*Exercise aim*: The output should match, line for line, the records from the line containing "July 22nd, 2023" through the line containing "keeping pace.", with every picture left out.

-------- Materials provided

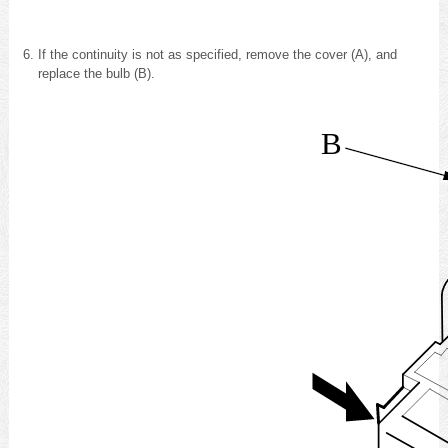
If the continuity is not as specified, remove the cover (A), and
replace the bulb (B).
B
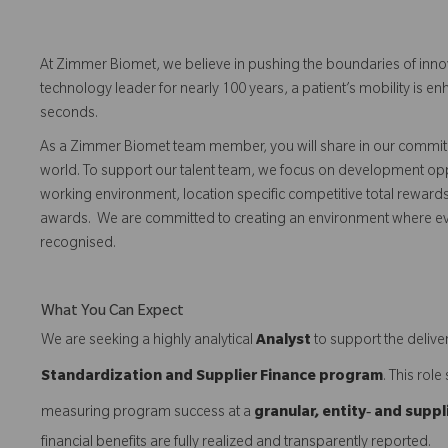
At Zimmer Biomet, we believe in pushing the boundaries of inno
technology leader for nearly 100 years, a patient’s mobility is
seconds.
As a Zimmer Biomet team member, you will share in our commitm
world. To support our talent team, we focus on development opp
working environment, location specific competitive total reward
awards. We are committed to creating an environment where 
recognised.
What You Can Expect
We are seeking a highly analytical
Analyst
to support the deliver
Standardization and Supplier Finance program
. This rol
measuring program success at a
granular, entity‑ and suppl
financial benefits are fully realized and transparently reported.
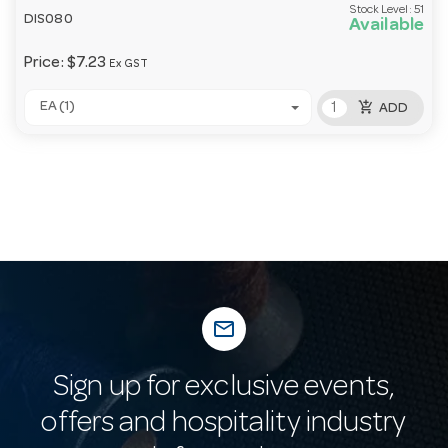
Stock Level:
51
DIS080
Available
Price:
$7.23
Ex GST
add_shopping_cart
EA (1)
ADD
mail_outline
Sign up for exclusive events,
offers and hospitality industry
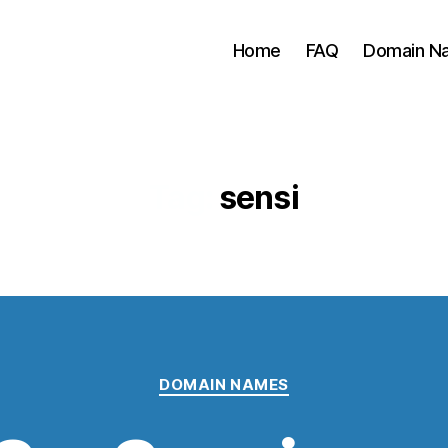
Home
FAQ
Domain Na
Tag:
sensi
Categories
DOMAIN NAMES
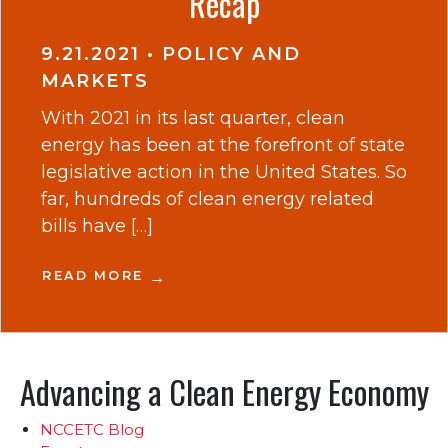
Recap
9.21.2021
•
POLICY AND
MARKETS
With 2021 in its last quarter, clean
energy has been at the forefront of state
legislative action in the United States. So
far, hundreds of clean energy related
bills have […]
READ MORE
Advancing a Clean Energy Economy
NCCETC Blog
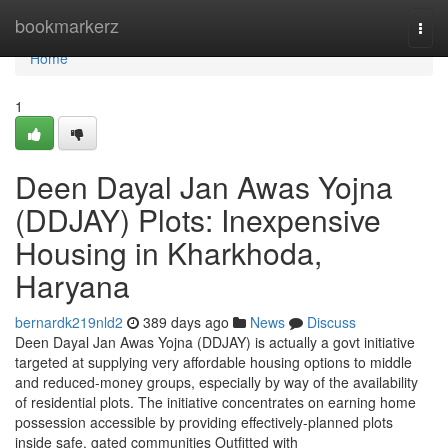
Home
bookmarkerz
Togg
navi
Home
1
Deen Dayal Jan Awas Yojna
(DDJAY) Plots: Inexpensive
Housing in Kharkhoda,
Haryana
bernardk219nld2
389 days ago
News
Discuss
Deen Dayal Jan Awas Yojna (DDJAY) is actually a govt initiative
targeted at supplying very affordable housing options to middle
and reduced-money groups, especially by way of the availability
of residential plots. The initiative concentrates on earning home
possession accessible by providing effectively-planned plots
inside safe, gated communities Outfitted with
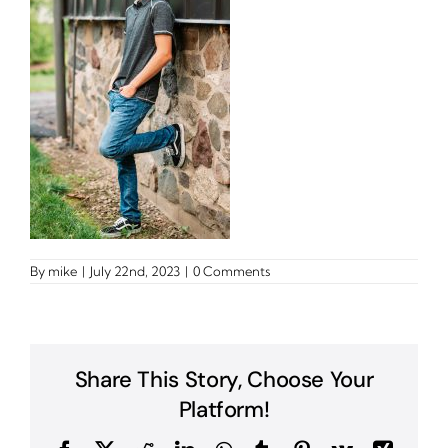
By
mike
|
July 22nd, 2023
|
0 Comments
Share This Story, Choose Your
Platform!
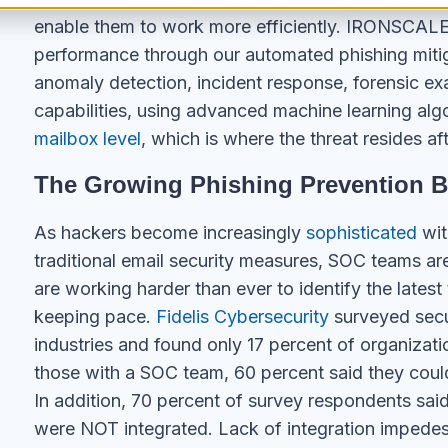
enable them to work more efficiently. IRONSCALE
performance through our automated phishing mitiga
anomaly detection, incident response, forensic ex
capabilities, using advanced machine learning alg
mailbox level
, which is where the threat resides af
The Growing Phishing Prevention 
As hackers become increasingly
sophisticated
wit
traditional email security measures, SOC teams are
are working harder than ever to identify the latest
keeping pace.
Fidelis Cybersecurity
surveyed secur
industries and found only 17 percent of organizat
those with a SOC team, 60 percent said they could
In addition, 70 percent of survey respondents said t
were NOT integrated. Lack of integration impedes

----------------

*Task answer*:
July 22nd, 2023
|
0 Comments
Share This Story, Choose Your
Platform!
enable them to work more efficiently. IRONSCALE
performance through our automated phishing mitiga
anomaly detection, incident response, forensic ex
capabilities, using advanced machine learning alg
mailbox level
, which is where the threat resides af
The Growing Phishing Prevention 
As hackers become increasingly
sophisticated
wit
traditional email security measures, SOC teams are
are working harder than ever to identify the latest
keeping pace.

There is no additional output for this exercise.